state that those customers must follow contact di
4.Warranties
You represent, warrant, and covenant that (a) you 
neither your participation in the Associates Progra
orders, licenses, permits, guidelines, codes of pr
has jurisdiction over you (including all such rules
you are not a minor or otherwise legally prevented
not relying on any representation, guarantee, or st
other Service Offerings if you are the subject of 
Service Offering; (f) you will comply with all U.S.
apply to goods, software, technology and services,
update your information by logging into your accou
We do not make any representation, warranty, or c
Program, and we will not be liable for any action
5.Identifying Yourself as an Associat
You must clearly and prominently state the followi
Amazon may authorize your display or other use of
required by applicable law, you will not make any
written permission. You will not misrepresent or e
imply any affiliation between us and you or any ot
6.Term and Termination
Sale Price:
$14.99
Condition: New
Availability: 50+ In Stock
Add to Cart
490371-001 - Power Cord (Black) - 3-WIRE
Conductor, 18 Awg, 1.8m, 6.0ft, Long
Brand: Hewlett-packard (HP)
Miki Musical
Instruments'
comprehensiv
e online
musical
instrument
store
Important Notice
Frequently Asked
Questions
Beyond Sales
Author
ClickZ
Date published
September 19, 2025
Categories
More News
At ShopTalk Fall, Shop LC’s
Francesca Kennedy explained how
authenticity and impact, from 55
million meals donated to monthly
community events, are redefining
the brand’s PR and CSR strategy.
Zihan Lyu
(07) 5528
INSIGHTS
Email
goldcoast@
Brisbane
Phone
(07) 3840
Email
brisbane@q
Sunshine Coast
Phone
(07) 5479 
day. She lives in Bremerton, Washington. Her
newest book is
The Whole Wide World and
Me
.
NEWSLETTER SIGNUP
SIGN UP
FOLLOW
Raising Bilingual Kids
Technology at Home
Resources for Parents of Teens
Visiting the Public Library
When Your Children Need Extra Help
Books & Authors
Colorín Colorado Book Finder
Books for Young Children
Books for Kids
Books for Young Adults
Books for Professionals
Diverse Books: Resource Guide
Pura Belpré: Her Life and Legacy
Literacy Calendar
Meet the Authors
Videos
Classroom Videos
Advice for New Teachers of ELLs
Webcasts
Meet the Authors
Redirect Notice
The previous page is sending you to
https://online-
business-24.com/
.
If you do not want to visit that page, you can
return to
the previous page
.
==
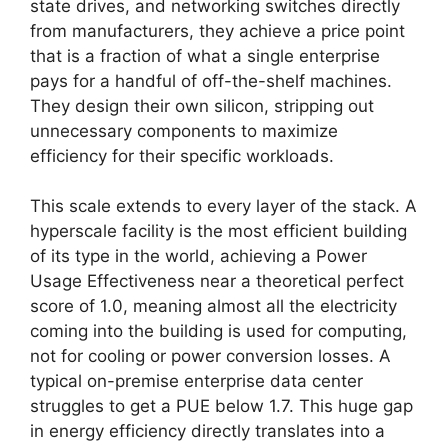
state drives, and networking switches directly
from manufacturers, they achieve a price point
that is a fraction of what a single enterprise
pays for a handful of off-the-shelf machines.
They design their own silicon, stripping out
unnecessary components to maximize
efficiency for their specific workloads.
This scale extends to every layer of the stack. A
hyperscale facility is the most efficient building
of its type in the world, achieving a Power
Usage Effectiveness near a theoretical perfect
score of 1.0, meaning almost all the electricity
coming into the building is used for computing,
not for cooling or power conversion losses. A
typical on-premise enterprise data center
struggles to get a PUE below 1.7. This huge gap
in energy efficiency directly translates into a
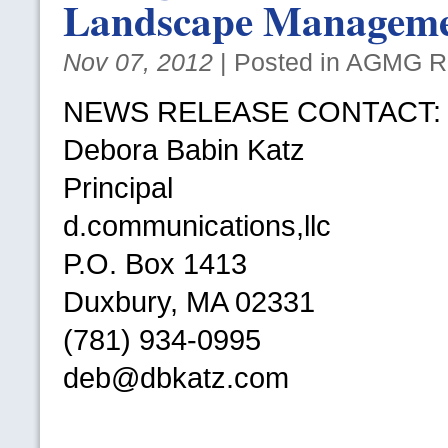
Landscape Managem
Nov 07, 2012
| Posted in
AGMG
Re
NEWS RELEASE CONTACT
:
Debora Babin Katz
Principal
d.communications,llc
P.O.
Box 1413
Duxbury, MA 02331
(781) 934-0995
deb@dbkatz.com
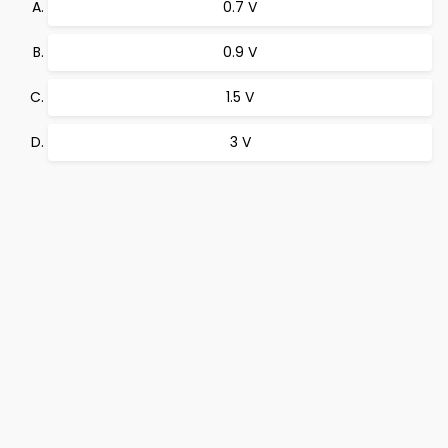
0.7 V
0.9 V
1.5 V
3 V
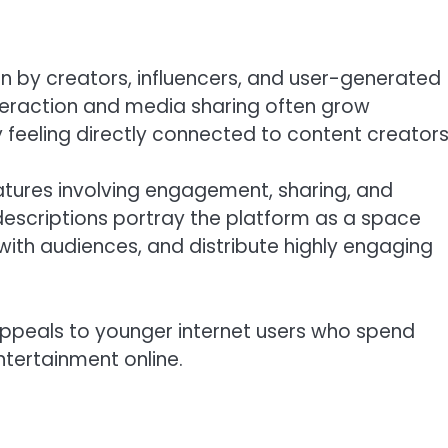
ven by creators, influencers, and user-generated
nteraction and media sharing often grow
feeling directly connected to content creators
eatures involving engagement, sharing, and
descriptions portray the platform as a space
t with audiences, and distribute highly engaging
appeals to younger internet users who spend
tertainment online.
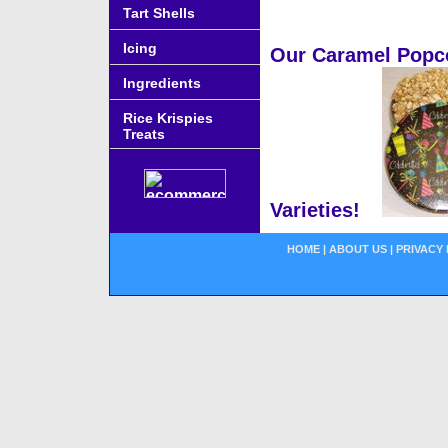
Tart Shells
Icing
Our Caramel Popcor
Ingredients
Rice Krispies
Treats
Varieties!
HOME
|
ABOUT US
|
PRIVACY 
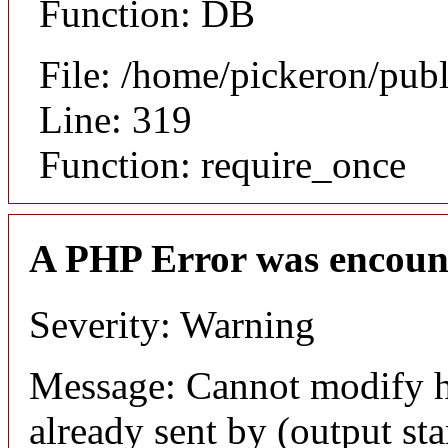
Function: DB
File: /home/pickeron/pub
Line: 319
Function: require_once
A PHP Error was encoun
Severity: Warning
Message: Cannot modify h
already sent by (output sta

**Task directions:** When you reach the line with "Conductor, 18 Awg, 1.8m, 6.0ft, Long" in the records above, start writing out lines exactly, and stop once the line with "Colorín Colorado Book Finder" has been written; include nothing else.

**Output below:**
Conductor, 18 Awg, 1.8m, 6.0ft, Long
Brand: Hewlett-packard (HP)
Miki Musical
Instruments'
comprehensiv
e online
musical
instrument
store
Important Notice
Frequently Asked
Questions
Beyond Sales
Author
ClickZ
Date published
September 19, 2025
Categories
More News
At ShopTalk Fall, Shop LC’s
Francesca Kennedy explained how
authenticity and impact, from 55
million meals donated to monthly
community events, are redefining
the brand’s PR and CSR strategy.
Zihan Lyu
(07) 5528
INSIGHTS
Email
goldcoast@
Brisbane
Phone
(07) 3840
Email
brisbane@q
Sunshine Coast
Phone
(07) 5479 
day. She lives in Bremerton, Washington. Her
newest book is
The Whole Wide World and
Me
.
NEWSLETTER SIGNUP
SIGN UP
FOLLOW
Raising Bilingual Kids
Technology at Home
Resources for Parents of Teens
Visiting the Public Library
When Your Children Need Extra Help
Books & Authors
Colorín Colorado Book Finder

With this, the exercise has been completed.